Structured page parsing data:
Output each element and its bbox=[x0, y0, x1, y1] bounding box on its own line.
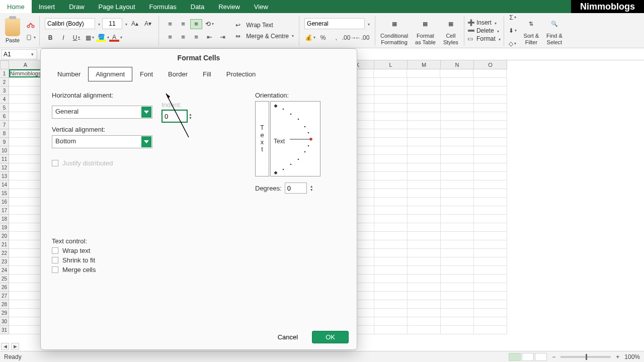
cell[interactable] bbox=[408, 249, 441, 257]
degrees-input[interactable] bbox=[285, 183, 307, 194]
row-header[interactable]: 8 bbox=[0, 129, 9, 138]
cell[interactable] bbox=[408, 163, 441, 172]
indent-spin-up-icon[interactable]: ▲ bbox=[189, 113, 192, 116]
degrees-spin-down-icon[interactable]: ▼ bbox=[310, 188, 313, 192]
cell[interactable] bbox=[441, 129, 474, 138]
cell[interactable] bbox=[9, 121, 42, 129]
decrease-font-icon[interactable]: A▾ bbox=[142, 18, 153, 29]
cell[interactable] bbox=[441, 292, 474, 300]
cell[interactable] bbox=[474, 249, 507, 257]
cell[interactable] bbox=[441, 257, 474, 266]
row-header[interactable]: 6 bbox=[0, 112, 9, 121]
cell[interactable] bbox=[9, 292, 42, 300]
zoom-in-icon[interactable]: + bbox=[616, 353, 619, 360]
cell[interactable] bbox=[9, 146, 42, 155]
cell[interactable] bbox=[9, 275, 42, 283]
tab-formulas[interactable]: Formulas bbox=[142, 0, 184, 13]
cell-styles-button[interactable]: ▦Cell Styles bbox=[441, 15, 461, 46]
row-header[interactable]: 20 bbox=[0, 232, 9, 240]
cell[interactable] bbox=[441, 317, 474, 326]
cell[interactable] bbox=[9, 86, 42, 95]
cell[interactable] bbox=[408, 283, 441, 292]
row-header[interactable]: 14 bbox=[0, 180, 9, 189]
dialog-tab-border[interactable]: Border bbox=[160, 67, 195, 81]
column-header[interactable]: L bbox=[374, 60, 408, 69]
column-header[interactable]: N bbox=[441, 60, 474, 69]
zoom-out-icon[interactable]: − bbox=[552, 353, 555, 360]
cell[interactable] bbox=[408, 257, 441, 266]
fill-color-icon[interactable]: 🪣 bbox=[97, 32, 108, 43]
cell[interactable] bbox=[441, 326, 474, 334]
cell[interactable] bbox=[441, 240, 474, 249]
indent-decrease-icon[interactable]: ⇤ bbox=[203, 32, 215, 42]
cell[interactable] bbox=[408, 129, 441, 138]
cell[interactable] bbox=[441, 86, 474, 95]
tab-home[interactable]: Home bbox=[0, 0, 32, 13]
row-header[interactable]: 22 bbox=[0, 249, 9, 257]
cell[interactable] bbox=[474, 163, 507, 172]
cell[interactable] bbox=[9, 206, 42, 215]
cell[interactable] bbox=[408, 275, 441, 283]
indent-increase-icon[interactable]: ⇥ bbox=[216, 32, 228, 42]
cell[interactable] bbox=[9, 232, 42, 240]
column-header[interactable]: M bbox=[408, 60, 441, 69]
cell[interactable] bbox=[374, 249, 408, 257]
cell[interactable] bbox=[407, 69, 440, 78]
cell[interactable] bbox=[408, 189, 441, 198]
percent-icon[interactable]: % bbox=[317, 32, 329, 43]
cell[interactable] bbox=[9, 112, 42, 121]
cell[interactable] bbox=[474, 292, 507, 300]
cell[interactable] bbox=[474, 172, 507, 180]
align-left-icon[interactable]: ≡ bbox=[164, 32, 176, 42]
cell[interactable] bbox=[374, 146, 408, 155]
merge-cells-checkbox[interactable] bbox=[52, 266, 58, 273]
row-header[interactable]: 15 bbox=[0, 189, 9, 198]
cell[interactable] bbox=[9, 189, 42, 198]
cell[interactable] bbox=[374, 223, 408, 232]
dropdown-arrow-icon[interactable] bbox=[141, 107, 151, 118]
row-header[interactable]: 13 bbox=[0, 172, 9, 180]
font-name-arrow-icon[interactable] bbox=[97, 20, 100, 27]
cell[interactable] bbox=[9, 78, 42, 86]
cell[interactable] bbox=[9, 129, 42, 138]
cell[interactable] bbox=[408, 180, 441, 189]
orientation-dial[interactable]: Text bbox=[270, 101, 320, 176]
insert-cells-button[interactable]: ➕Insert bbox=[467, 19, 501, 26]
row-header[interactable]: 26 bbox=[0, 283, 9, 292]
row-header[interactable]: 28 bbox=[0, 300, 9, 309]
cell[interactable] bbox=[474, 266, 507, 275]
cell[interactable] bbox=[374, 138, 408, 146]
cell[interactable] bbox=[374, 232, 408, 240]
merge-centre-button[interactable]: ⇔ Merge & Centre bbox=[235, 33, 294, 40]
cell[interactable] bbox=[9, 249, 42, 257]
row-header[interactable]: 5 bbox=[0, 104, 9, 112]
align-center-icon[interactable]: ≡ bbox=[177, 32, 189, 42]
cell[interactable] bbox=[374, 163, 408, 172]
cell[interactable] bbox=[474, 129, 507, 138]
cell[interactable] bbox=[474, 232, 507, 240]
cell[interactable] bbox=[474, 240, 507, 249]
tab-page-layout[interactable]: Page Layout bbox=[92, 0, 142, 13]
dialog-tab-number[interactable]: Number bbox=[50, 67, 88, 81]
cell[interactable] bbox=[408, 240, 441, 249]
comma-icon[interactable]: , bbox=[331, 32, 342, 43]
cell[interactable] bbox=[441, 215, 474, 223]
cell[interactable] bbox=[441, 283, 474, 292]
cell[interactable] bbox=[374, 215, 408, 223]
cell[interactable] bbox=[441, 112, 474, 121]
cell[interactable] bbox=[441, 155, 474, 163]
cell[interactable] bbox=[374, 198, 408, 206]
cell[interactable] bbox=[9, 198, 42, 206]
degrees-spin-up-icon[interactable]: ▲ bbox=[310, 185, 313, 188]
sheet-prev-icon[interactable]: ◀ bbox=[1, 343, 9, 350]
sort-filter-button[interactable]: ⇅Sort & Filter bbox=[521, 15, 541, 46]
cell[interactable] bbox=[441, 180, 474, 189]
cell[interactable] bbox=[474, 300, 507, 309]
cell[interactable] bbox=[474, 180, 507, 189]
underline-button[interactable]: U bbox=[71, 32, 82, 43]
cell[interactable] bbox=[441, 138, 474, 146]
cell[interactable] bbox=[408, 95, 441, 104]
cell[interactable] bbox=[474, 104, 507, 112]
cell[interactable] bbox=[408, 198, 441, 206]
delete-cells-button[interactable]: ➖Delete bbox=[467, 27, 501, 34]
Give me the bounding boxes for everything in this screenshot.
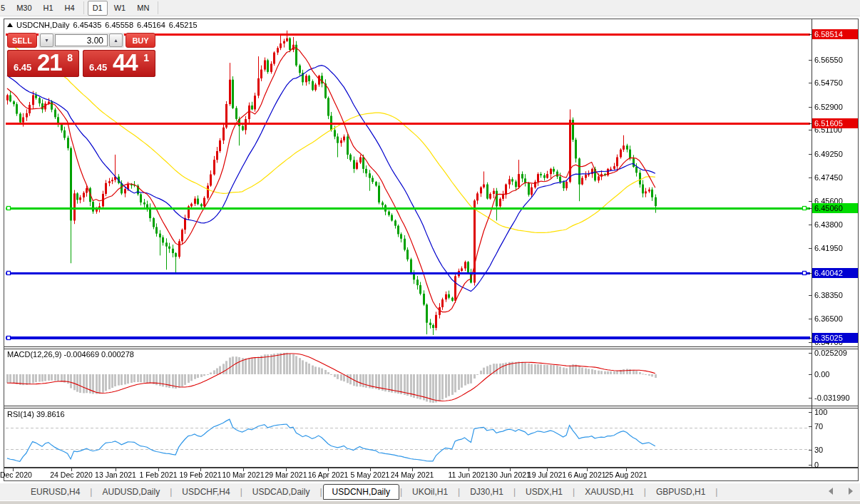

__Your assignment__. On how many lines of the data does the word "cells" appear? Reply with the number alone.

__Response below__. 3